= Your assignment =
An exact copy of the data is required. No picture may appear in it.

= Provided material =
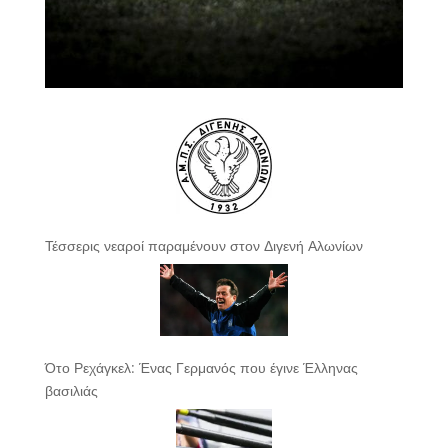
Τέσσερις νεαροί παραμένουν στον Διγενή Αλωνίων
Ότο Ρεχάγκελ: Ένας Γερμανός που έγινε Έλληνας
βασιλιάς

= Task response =
Τέσσερις νεαροί παραμένουν στον Διγενή Αλωνίων
Ότο Ρεχάγκελ: Ένας Γερμανός που έγινε Έλληνας
βασιλιάς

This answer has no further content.